CICLOS DE APRENDIZAGEM

CICLOS DE APRENDIZAGEM

- por:

Olá caro concurseiro, cara concurseira.

 

Nesse texto, trago alguns pontos muito importantes sobre o livro “Ciclos de Aprendizagem: um caminho para combater o fracasso escolar”, de Philippe Perrenoud.
Ao final há uma questão de concurso comentada.

 

BOA LEITURA!

 

No capítulo 02 – Novos Espaços-Tempos de Formação – o autor traz 9 teses que orientam a implantação dos Ciclos. Lembramos que Perrenoud defende a ideia de que a complexidade da implantação dos ciclos dependerá da concepção que se tem deles. Se queremos mudanças realmente impactantes para o sistema de ensino, o desafio será maior. Nesse caso, o autor ensina que “um ciclo de aprendizagem é um sistema de trabalho que tem de ser considerado em todos seus componentes”.

 

Então, vamos às teses.

 

Tese 1 – UM MEIO DE ENSINAR MELHOR: Um ciclo de aprendizagem não é apenas um meio de ensinar melhor e lutar contra o fracasso escolar.
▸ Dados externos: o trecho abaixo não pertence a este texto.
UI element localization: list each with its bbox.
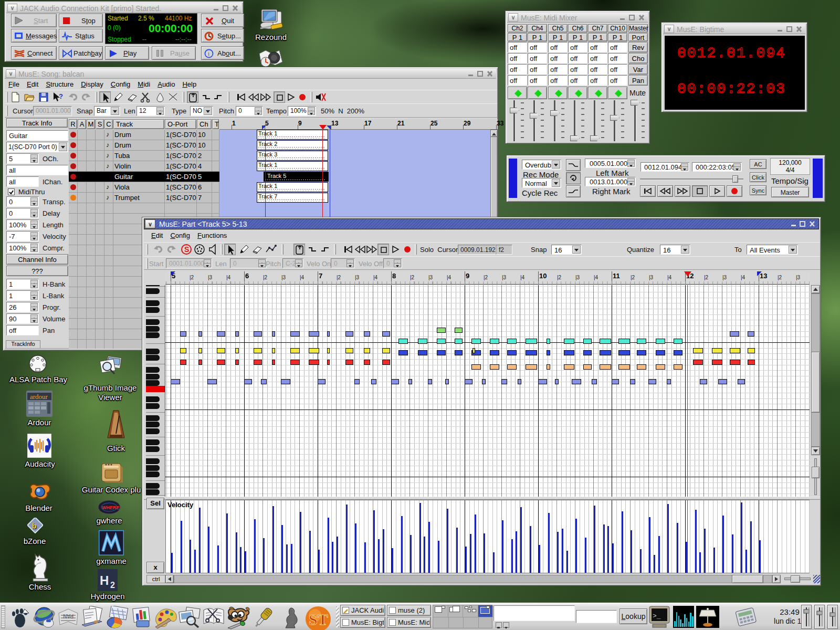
svg-text:H: H [100,573,109,587]
svg-text:i: i [208,50,209,57]
svg-text:S: S [184,245,189,254]
svg-text:2: 2 [110,581,115,590]
svg-text:ST: ST [309,611,328,628]
svg-text:>_: >_ [653,612,661,620]
svg-text:b: b [32,522,37,530]
svg-text:PAN: PAN [63,613,74,619]
svg-text:ardour: ardour [30,393,48,401]
svg-text:?: ? [59,92,63,100]
svg-text:WHERE: WHERE [102,505,120,510]
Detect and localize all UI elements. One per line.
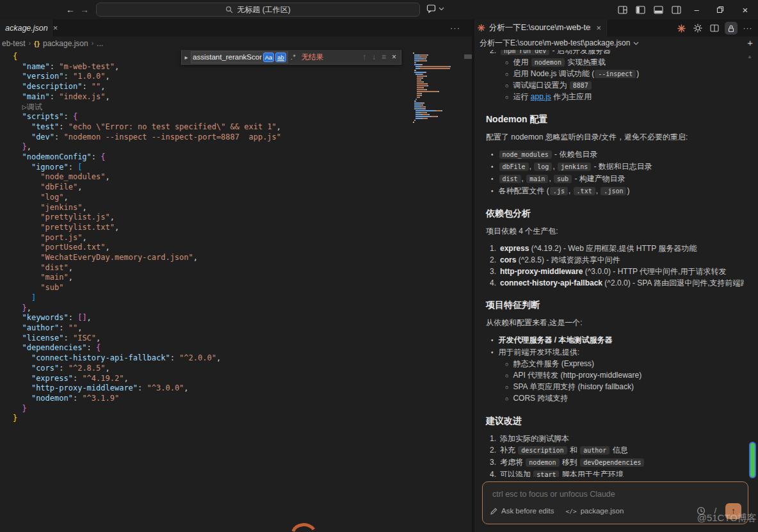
code-line: "test": "echo \"Error: no test specified… (13, 122, 281, 133)
lock-editor-icon[interactable] (725, 22, 738, 35)
split-editor-icon[interactable] (708, 22, 721, 35)
chat-paragraph: 从依赖和配置来看,这是一个: (486, 317, 744, 328)
code-line: "version": "1.0.0", (13, 72, 281, 82)
find-result-label: 无结果 (302, 52, 324, 62)
inline-code-chip: .js (550, 187, 568, 195)
claude-chat-panel[interactable]: 2.npm run dev - 启动开发服务器○使用 nodemon 实现热重载… (474, 50, 749, 477)
code-editor[interactable]: { "name": "m-web-test", "version": "1.0.… (0, 50, 472, 532)
tab-strip: ackage.json × ··· 分析一下E:\source\m-web-te… (0, 19, 758, 36)
chat-sub-bullet-item: ○API 代理转发 (http-proxy-middleware) (505, 370, 744, 382)
gear-icon[interactable] (691, 22, 704, 35)
tab-claude-chat[interactable]: 分析一下E:\source\m-web-test... × (472, 19, 607, 36)
next-match-icon[interactable]: ↓ (372, 52, 376, 61)
customize-layout-icon[interactable] (613, 0, 631, 19)
window-title: 无标题 (工作区) (237, 4, 290, 15)
chat-session-title[interactable]: 分析一下E:\source\m-web-test\package.json (480, 36, 639, 50)
chat-scrollbar-thumb[interactable] (750, 443, 755, 477)
breadcrumb-row: eb-test › {} package.json › ... 分析一下E:\s… (0, 36, 758, 50)
find-in-selection-icon[interactable]: ≡ (382, 52, 386, 61)
code-line: "description": "", (13, 82, 281, 92)
ask-before-edits-button[interactable]: Ask before edits (490, 507, 554, 515)
chat-bullet-item: •用于前端开发环境,提供: (491, 346, 744, 359)
chat-heading: Nodemon 配置 (486, 114, 744, 125)
toggle-panel-icon[interactable] (649, 0, 667, 19)
chat-numbered-item: 3.http-proxy-middleware (^3.0.0) - HTTP … (490, 266, 744, 277)
chat-bullet-item: •node_modules - 依赖包目录 (491, 149, 744, 161)
watermark-logo-arc (292, 522, 315, 532)
find-input[interactable] (191, 53, 263, 61)
claude-action-icon[interactable] (675, 22, 688, 35)
chat-dropdown-button[interactable] (426, 4, 444, 13)
inline-code-chip: jenkins (558, 163, 591, 171)
minimize-button[interactable]: – (685, 0, 708, 19)
tab-close-icon[interactable]: × (53, 23, 58, 33)
copilot-chat-icon (426, 4, 437, 13)
find-input-wrap: Aa ab (191, 51, 288, 63)
chat-numbered-item: 4.connect-history-api-fallback (^2.0.0) … (490, 277, 744, 289)
chat-bullet-item: •dbFile, log, jenkins - 数据和日志目录 (491, 161, 744, 173)
toggle-secondary-sidebar-icon[interactable] (667, 0, 685, 19)
editor-more-actions-icon[interactable]: ··· (450, 23, 460, 33)
search-icon (225, 6, 233, 13)
forward-icon[interactable]: → (78, 3, 91, 16)
chat-numbered-item: 2.npm run dev - 启动开发服务器 (490, 50, 744, 57)
chat-numbered-item: 3.考虑将 nodemon 移到 devDependencies (490, 456, 744, 469)
code-line: "dev": "nodemon --inspect --inspect-port… (13, 133, 281, 143)
restore-button[interactable] (708, 0, 732, 19)
bold-text: connect-history-api-fallback (500, 278, 602, 287)
file-link[interactable]: app.js (531, 92, 551, 101)
bold-text: cors (500, 255, 516, 264)
breadcrumb-tail[interactable]: ... (97, 39, 103, 48)
toggle-sidebar-icon[interactable] (631, 0, 649, 19)
close-window-button[interactable]: × (732, 0, 758, 19)
whole-word-toggle[interactable]: ab (275, 52, 286, 62)
panel-more-actions-icon[interactable]: ··· (741, 22, 754, 35)
chat-messages: 2.npm run dev - 启动开发服务器○使用 nodemon 实现热重载… (486, 50, 744, 477)
breadcrumb-file[interactable]: package.json (43, 39, 88, 48)
code-line: "nodemonConfig": { (13, 152, 281, 163)
chat-bullet-item: •各种配置文件 (.js, .txt, .json) (491, 185, 744, 197)
previous-match-icon[interactable]: ↑ (362, 52, 366, 61)
close-find-icon[interactable]: × (392, 52, 396, 61)
code-line: "node_modules", (13, 172, 281, 182)
inline-code-chip: start (533, 471, 559, 477)
code-line: } (13, 404, 281, 414)
inline-code-chip: 8887 (570, 81, 592, 90)
inline-code-chip: author (580, 446, 609, 455)
back-icon[interactable]: ← (64, 3, 77, 16)
command-center-search[interactable]: 无标题 (工作区) (96, 3, 420, 17)
vscode-window: { "titlebar": { "window_title": "无标题 (工作… (0, 0, 758, 532)
inline-code-chip: log (534, 163, 552, 171)
context-file-chip[interactable]: </> package.json (565, 507, 624, 515)
code-line: "connect-history-api-fallback": "^2.0.0"… (13, 353, 281, 364)
chat-input-field[interactable] (492, 490, 736, 499)
match-case-toggle[interactable]: Aa (263, 52, 274, 62)
inline-code-chip: .json (601, 187, 626, 195)
code-line: ▷调试 (13, 102, 281, 113)
chat-heading: 项目特征判断 (486, 300, 744, 311)
code-line: "author": "", (13, 323, 281, 334)
code-line: "dist", (13, 263, 281, 273)
find-toggle-replace-icon[interactable]: ▸ (182, 54, 191, 61)
code-line: "portUsed.txt", (13, 243, 281, 253)
minimap[interactable] (413, 52, 464, 124)
scroll-up-arrow-icon[interactable]: ▲ (747, 54, 752, 60)
chat-numbered-item: 1.express (^4.19.2) - Web 应用框架,提供 HTTP 服… (490, 243, 744, 254)
regex-toggle[interactable]: .* (291, 54, 296, 61)
inline-code-chip: main (526, 175, 548, 183)
tab-label: 分析一下E:\source\m-web-test... (489, 22, 592, 33)
breadcrumb-project[interactable]: eb-test (2, 39, 26, 48)
chat-heading: 建议改进 (486, 415, 744, 427)
code-line: "port.js", (13, 233, 281, 243)
find-widget: ▸ Aa ab .* 无结果 ↑ ↓ ≡ × (181, 50, 401, 65)
breadcrumb[interactable]: eb-test › {} package.json › ... (2, 36, 103, 50)
tab-package-json[interactable]: ackage.json × (0, 19, 52, 36)
code-line: "WechatEveryDay.memory-card.json", (13, 253, 281, 263)
tab-close-icon[interactable]: × (596, 23, 601, 33)
inline-code-chip: sub (554, 175, 572, 183)
chevron-down-icon (439, 7, 444, 11)
new-chat-button[interactable]: + (747, 37, 753, 48)
code-line: }, (13, 142, 281, 152)
chat-bullet-item: •开发代理服务器 / 本地测试服务器 (491, 334, 744, 346)
json-object-icon: {} (34, 40, 40, 47)
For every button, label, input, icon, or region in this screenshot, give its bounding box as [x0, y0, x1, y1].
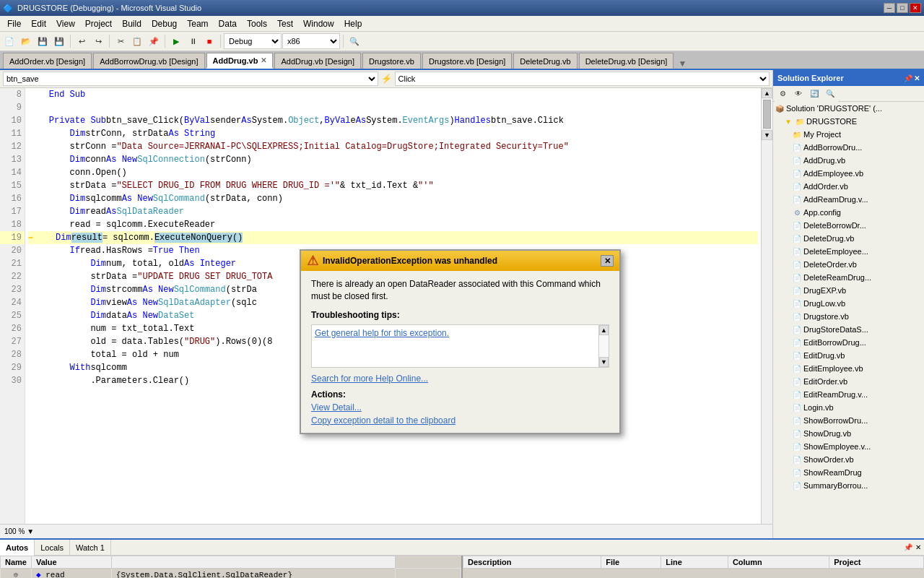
se-editreamdrug[interactable]: 📄 EditReamDrug.v... [773, 388, 924, 401]
tab-addorder-design[interactable]: AddOrder.vb [Design] [3, 53, 92, 69]
se-drugexp[interactable]: 📄 DrugEXP.vb [773, 284, 924, 297]
se-deletereamdrug[interactable]: 📄 DeleteReamDrug... [773, 271, 924, 284]
dlg-sb-dn-btn[interactable]: ▼ [599, 357, 609, 367]
se-project[interactable]: ▼ 📁 DRUGSTORE [773, 115, 924, 128]
menu-project[interactable]: Project [81, 17, 116, 30]
menu-window[interactable]: Window [299, 17, 339, 30]
member-dropdown[interactable]: btn_save [3, 72, 378, 86]
se-deletedrug[interactable]: 📄 DeleteDrug.vb [773, 232, 924, 245]
tab-drugstore[interactable]: Drugstore.vb [362, 53, 421, 69]
se-editborrowdrug[interactable]: 📄 EditBorrowDrug... [773, 336, 924, 349]
tab-adddrug-design[interactable]: AddDrug.vb [Design] [274, 53, 361, 69]
tab-addborrowdrug-design[interactable]: AddBorrowDrug.vb [Design] [93, 53, 204, 69]
tab-locals[interactable]: Locals [35, 540, 70, 556]
se-addemployee[interactable]: 📄 AddEmployee.vb [773, 167, 924, 180]
se-summaryborrow[interactable]: 📄 SummaryBorrou... [773, 479, 924, 492]
se-login[interactable]: 📄 Login.vb [773, 401, 924, 414]
se-adddrug[interactable]: 📄 AddDrug.vb [773, 154, 924, 167]
se-editemployee[interactable]: 📄 EditEmployee.vb [773, 362, 924, 375]
dlg-close-button[interactable]: ✕ [601, 255, 614, 267]
se-editdrug[interactable]: 📄 EditDrug.vb [773, 349, 924, 362]
minimize-button[interactable]: ─ [884, 3, 895, 13]
dlg-view-detail-link[interactable]: View Detail... [311, 402, 609, 413]
dlg-copy-exception-link[interactable]: Copy exception detail to the clipboard [311, 415, 609, 426]
tab-overflow[interactable]: ▼ [675, 59, 689, 69]
tab-autos[interactable]: Autos [0, 540, 35, 556]
se-close-icon[interactable]: ✕ [914, 74, 920, 82]
scrollbar-thumb[interactable] [763, 100, 771, 129]
stop-btn[interactable]: ■ [201, 33, 217, 49]
tab-watch1[interactable]: Watch 1 [70, 540, 111, 556]
scrollbar-down-btn[interactable]: ▼ [762, 130, 772, 140]
save-all-btn[interactable]: 💾 [51, 33, 67, 49]
dlg-scrollbar[interactable]: ▲ ▼ [598, 325, 609, 367]
menu-team[interactable]: Team [183, 17, 212, 30]
menu-tools[interactable]: Tools [243, 17, 271, 30]
se-deleteemployee[interactable]: 📄 DeleteEmployee... [773, 245, 924, 258]
se-properties-btn[interactable]: ⚙ [775, 86, 790, 102]
se-appconfig[interactable]: ⚙ App.config [773, 206, 924, 219]
dlg-search-online-link[interactable]: Search for more Help Online... [311, 374, 609, 384]
code-scrollbar[interactable]: ▲ ▼ [761, 88, 772, 524]
tab-deletedrug-design[interactable]: DeleteDrug.vb [Design] [579, 53, 674, 69]
platform-dropdown[interactable]: x86 Any CPU [282, 33, 340, 49]
open-btn[interactable]: 📂 [18, 33, 34, 49]
expand-read[interactable]: ⊕ [1, 569, 32, 579]
search-btn[interactable]: 🔍 [346, 33, 362, 49]
se-showreamdrug[interactable]: 📄 ShowReamDrug [773, 466, 924, 479]
close-button[interactable]: ✕ [910, 3, 921, 13]
panel-pin-icon[interactable]: 📌 [904, 543, 912, 551]
se-showemployee[interactable]: 📄 ShowEmployee.v... [773, 440, 924, 453]
start-debugging-btn[interactable]: ▶ [168, 33, 184, 49]
tab-deletedrug[interactable]: DeleteDrug.vb [513, 53, 577, 69]
se-druglow[interactable]: 📄 DrugLow.vb [773, 297, 924, 310]
se-show-all-btn[interactable]: 👁 [790, 86, 806, 102]
scrollbar-up-btn[interactable]: ▲ [762, 88, 772, 98]
cut-btn[interactable]: ✂ [113, 33, 128, 49]
se-deleteborrowdrug[interactable]: 📄 DeleteBorrowDr... [773, 219, 924, 232]
tab-drugstore-design[interactable]: Drugstore.vb [Design] [422, 53, 512, 69]
title-bar-controls[interactable]: ─ □ ✕ [884, 3, 921, 13]
pause-btn[interactable]: ⏸ [185, 33, 201, 49]
undo-btn[interactable]: ↩ [74, 33, 90, 49]
tab-adddrug[interactable]: AddDrug.vb ✕ [206, 53, 274, 69]
config-dropdown[interactable]: Debug Release [224, 33, 282, 49]
se-myproject[interactable]: 📁 My Project [773, 128, 924, 141]
se-addborrowdrug[interactable]: 📄 AddBorrowDru... [773, 141, 924, 154]
new-project-btn[interactable]: 📄 [1, 33, 17, 49]
menu-test[interactable]: Test [273, 17, 297, 30]
se-showdrug[interactable]: 📄 ShowDrug.vb [773, 427, 924, 440]
paste-btn[interactable]: 📌 [146, 33, 162, 49]
method-dropdown[interactable]: Click [395, 72, 770, 86]
menu-view[interactable]: View [52, 17, 79, 30]
maximize-button[interactable]: □ [897, 3, 908, 13]
se-showborrowdrug[interactable]: 📄 ShowBorrowDru... [773, 414, 924, 427]
scrollbar-track[interactable] [762, 100, 772, 129]
menu-edit[interactable]: Edit [27, 17, 51, 30]
se-addorder[interactable]: 📄 AddOrder.vb [773, 180, 924, 193]
menu-data[interactable]: Data [214, 17, 241, 30]
menu-debug[interactable]: Debug [147, 17, 181, 30]
se-solution[interactable]: 📦 Solution 'DRUGSTORE' (... [773, 102, 924, 115]
se-drugstore[interactable]: 📄 Drugstore.vb [773, 310, 924, 323]
se-showorder[interactable]: 📄 ShowOrder.vb [773, 453, 924, 466]
se-pin-icon[interactable]: 📌 [904, 74, 912, 82]
menu-file[interactable]: File [3, 17, 25, 30]
menu-help[interactable]: Help [340, 17, 367, 30]
panel-close-icon[interactable]: ✕ [915, 543, 921, 551]
se-search-btn[interactable]: 🔍 [822, 86, 838, 102]
dlg-get-help-link[interactable]: Get general help for this exception. [315, 328, 449, 338]
se-addreamdrug[interactable]: 📄 AddReamDrug.v... [773, 193, 924, 206]
redo-btn[interactable]: ↪ [90, 33, 106, 49]
tb-sep5 [343, 35, 344, 48]
menu-build[interactable]: Build [118, 17, 146, 30]
tab-close-icon[interactable]: ✕ [261, 56, 266, 64]
dlg-sb-up-btn[interactable]: ▲ [599, 325, 609, 335]
copy-btn[interactable]: 📋 [129, 33, 145, 49]
dlg-sb-track[interactable] [599, 335, 609, 357]
se-editorder[interactable]: 📄 EditOrder.vb [773, 375, 924, 388]
se-refresh-btn[interactable]: 🔄 [806, 86, 822, 102]
save-btn[interactable]: 💾 [35, 33, 51, 49]
se-drugstoredata[interactable]: 📄 DrugStoreDataS... [773, 323, 924, 336]
se-deleteorder[interactable]: 📄 DeleteOrder.vb [773, 258, 924, 271]
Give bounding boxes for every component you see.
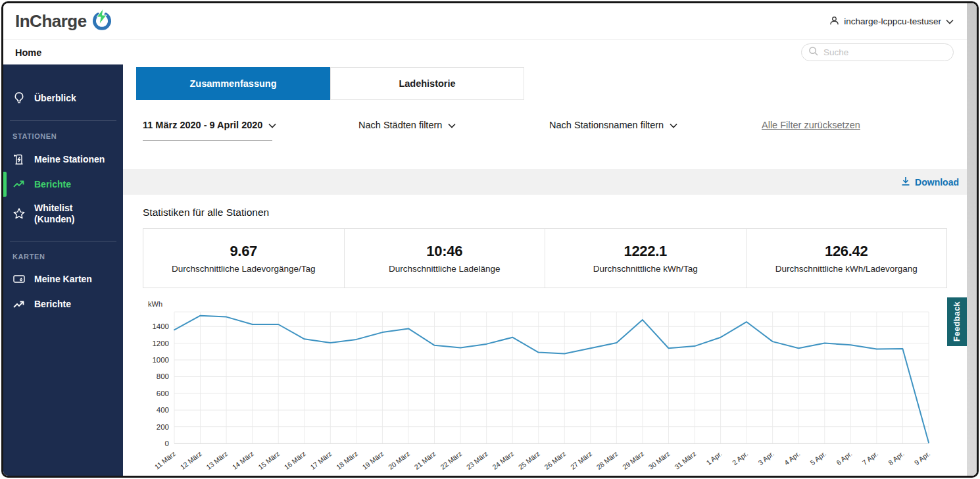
svg-text:31 März: 31 März xyxy=(673,449,697,471)
stat-card-ladelaenge: 10:46 Durchschnittliche Ladelänge xyxy=(344,229,545,288)
svg-text:28 März: 28 März xyxy=(595,449,619,471)
window-scrollbar-strip[interactable] xyxy=(967,3,977,476)
stat-card-kwh-ladevorgang: 126.42 Durchschnittliche kWh/Ladevorgang xyxy=(746,229,947,288)
breadcrumb-home[interactable]: Home xyxy=(15,47,41,58)
stat-value: 126.42 xyxy=(825,243,868,260)
svg-text:17 März: 17 März xyxy=(308,449,333,471)
feedback-button[interactable]: Feedback xyxy=(947,297,967,346)
trend-up-icon xyxy=(12,298,26,311)
svg-text:27 März: 27 März xyxy=(569,449,593,471)
app-window: InCharge incharge-lcppcu-testuser xyxy=(1,1,979,478)
download-button[interactable]: Download xyxy=(901,176,959,188)
svg-text:19 März: 19 März xyxy=(360,449,385,471)
svg-text:0: 0 xyxy=(165,440,169,447)
svg-text:30 März: 30 März xyxy=(647,449,671,471)
svg-text:200: 200 xyxy=(157,423,169,431)
sidebar-section-stationen: STATIONEN xyxy=(3,131,123,147)
svg-text:1400: 1400 xyxy=(152,322,169,330)
stat-value: 10:46 xyxy=(426,243,462,260)
svg-text:2 Apr.: 2 Apr. xyxy=(731,449,750,466)
svg-text:11 März: 11 März xyxy=(153,449,178,470)
svg-text:21 März: 21 März xyxy=(412,449,437,471)
station-filter-label: Nach Stationsnamen filtern xyxy=(549,120,664,130)
svg-text:29 März: 29 März xyxy=(621,449,645,471)
city-filter-label: Nach Städten filtern xyxy=(358,120,442,130)
stat-card-kwh-tag: 1222.1 Durchschnittliche kWh/Tag xyxy=(545,229,746,288)
svg-text:9 Apr.: 9 Apr. xyxy=(913,449,932,466)
svg-text:5 Apr.: 5 Apr. xyxy=(808,449,827,466)
user-icon xyxy=(829,16,839,28)
stats-heading: Statistiken für alle Stationen xyxy=(143,207,967,218)
chevron-down-icon xyxy=(268,120,276,130)
stat-label: Durchschnittliche Ladelänge xyxy=(389,264,501,274)
svg-text:7 Apr.: 7 Apr. xyxy=(861,449,880,466)
sidebar: Überblick STATIONEN Meine Stationen xyxy=(3,64,123,476)
user-name: incharge-lcppcu-testuser xyxy=(844,16,941,26)
sidebar-item-label: Berichte xyxy=(34,179,71,190)
svg-text:1 Apr.: 1 Apr. xyxy=(704,449,723,466)
stat-label: Durchschnittliche kWh/Tag xyxy=(593,264,698,274)
stat-value: 9.67 xyxy=(230,243,257,260)
svg-text:24 März: 24 März xyxy=(491,449,515,471)
sidebar-item-whitelist[interactable]: Whitelist (Kunden) xyxy=(3,197,123,231)
svg-text:3 Apr.: 3 Apr. xyxy=(756,449,775,466)
search-icon xyxy=(808,46,818,59)
kwh-line-chart: kWh020040060080010001200140011 März12 Mä… xyxy=(143,299,967,474)
svg-text:25 März: 25 März xyxy=(517,449,541,471)
svg-text:14 März: 14 März xyxy=(231,449,255,471)
date-range-filter[interactable]: 11 März 2020 - 9 April 2020 xyxy=(143,120,272,141)
charging-station-icon xyxy=(12,153,26,166)
svg-text:12 März: 12 März xyxy=(178,449,203,471)
sidebar-item-label: Überblick xyxy=(34,93,76,104)
sidebar-item-meine-karten[interactable]: Meine Karten xyxy=(3,267,123,292)
svg-text:400: 400 xyxy=(157,406,169,414)
trend-up-icon xyxy=(12,178,26,191)
download-icon xyxy=(901,176,910,188)
sidebar-item-berichte-karten[interactable]: Berichte xyxy=(3,292,123,317)
top-header: InCharge incharge-lcppcu-testuser xyxy=(3,3,967,40)
incharge-logo-icon xyxy=(91,9,112,35)
lightbulb-icon xyxy=(12,91,26,105)
svg-text:26 März: 26 März xyxy=(543,449,567,471)
svg-text:4 Apr.: 4 Apr. xyxy=(783,449,802,466)
city-filter[interactable]: Nach Städten filtern xyxy=(358,120,456,130)
station-name-filter[interactable]: Nach Stationsnamen filtern xyxy=(549,120,677,130)
sidebar-item-berichte-stationen[interactable]: Berichte xyxy=(3,172,123,197)
incharge-logo: InCharge xyxy=(15,9,112,35)
chevron-down-icon xyxy=(670,120,677,130)
search-input[interactable] xyxy=(823,47,946,57)
sidebar-item-label: Meine Karten xyxy=(34,274,92,285)
svg-text:1000: 1000 xyxy=(152,356,169,364)
svg-text:kWh: kWh xyxy=(148,300,162,308)
tab-ladehistorie[interactable]: Ladehistorie xyxy=(330,67,524,100)
sidebar-item-meine-stationen[interactable]: Meine Stationen xyxy=(3,147,123,172)
search-box[interactable] xyxy=(801,43,954,61)
svg-text:600: 600 xyxy=(157,390,169,397)
tab-zusammenfassung[interactable]: Zusammenfassung xyxy=(136,67,330,100)
stats-box: 9.67 Durchschnittliche Ladevorgänge/Tag … xyxy=(143,228,947,288)
svg-text:13 März: 13 März xyxy=(205,449,229,471)
stat-label: Durchschnittliche Ladevorgänge/Tag xyxy=(172,264,315,274)
sidebar-section-karten: KARTEN xyxy=(3,251,123,267)
sidebar-item-label: Meine Stationen xyxy=(34,154,105,165)
star-icon xyxy=(12,207,26,220)
sidebar-item-label: Berichte xyxy=(34,299,71,310)
svg-text:15 März: 15 März xyxy=(257,449,281,471)
main-content: Zusammenfassung Ladehistorie 11 März 202… xyxy=(123,64,967,476)
download-label: Download xyxy=(915,177,959,188)
stat-card-ladevorgaenge: 9.67 Durchschnittliche Ladevorgänge/Tag xyxy=(143,229,344,288)
svg-text:18 März: 18 März xyxy=(335,449,359,471)
sidebar-divider xyxy=(10,241,116,241)
brand-name: InCharge xyxy=(15,11,87,32)
reset-filters-link[interactable]: Alle Filter zurücksetzen xyxy=(762,120,860,130)
sidebar-item-label: Whitelist (Kunden) xyxy=(34,203,114,225)
stat-label: Durchschnittliche kWh/Ladevorgang xyxy=(775,264,918,274)
svg-text:800: 800 xyxy=(157,372,169,380)
filter-row: 11 März 2020 - 9 April 2020 Nach Städten… xyxy=(143,120,967,150)
sidebar-item-ueberblick[interactable]: Überblick xyxy=(3,86,123,111)
svg-text:6 Apr.: 6 Apr. xyxy=(835,449,854,466)
svg-text:8 Apr.: 8 Apr. xyxy=(887,449,906,466)
user-menu[interactable]: incharge-lcppcu-testuser xyxy=(829,16,954,28)
sidebar-divider xyxy=(10,120,116,121)
tab-bar: Zusammenfassung Ladehistorie xyxy=(136,67,967,100)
Oferece novos espaços e tempos de trabalho.

 

A oferta de novos espaços e tempos de trabalho é fundamental para se ter possibilidade de construir dispositivos de ensino-aprendizagem mais DIVERSIFICADOS e AUDACIOSOS.

 

Tese 2 – OBJETIVOS DE FINAL DE CICLO: Um ciclo só pode funcionar se os objetivos de formação visados no final do percurso forem claramente definidos. Eles constituem o contrato de base para os professores, alunos e pais.

 

Para melhorar processos de aprendizagem e tornar o ensino mais eficaz, é preciso saber que aprendizagem buscamos. Perrenoud ensina que os objetivos definidos para o ciclo não são quaisquer objetivos, mas OBJETIVOS DE ALTO NÍVEL – ou seja, realmente importantes e significativos para a formação do sujeito.

 

Sugere-se, então, um Programa em “ESPIRAL”, em que os conteúdos, habilidades e competências mais importantes e significativos aparecem mais de uma vez nas etapas do ciclo.

 

Tese 3 – DISPOSITIVOS DE PEDAGOGIA DIFERENCIADA: É importante desenvolver nos ciclos plurianuais vários dispositivos ambiciosos de pedagogia diferenciada e de observação formativa. (Diferenciar é jogar com os grupos de diversos tipos: grupos de aprendizagem, de necessidades, de níveis, de projetos).

 

Segundo Perrenoud, diferenciar significa também “propor a cada aluno uma situação de aprendizagem e tarefas ótimas para eles, mobilizando-o em sua zona de desenvolvimento próximo”. Ou seja, é preciso ajudar o aluno a aprender o que ele não sabe propondo atividades que o desafiem, que o mobilizem para a aprendizagem. Trata-se de não oferecer algo muito fácil, nem impossível, mas condizente com o seu nível de conhecimento e com os seus conhecimentos anteriores.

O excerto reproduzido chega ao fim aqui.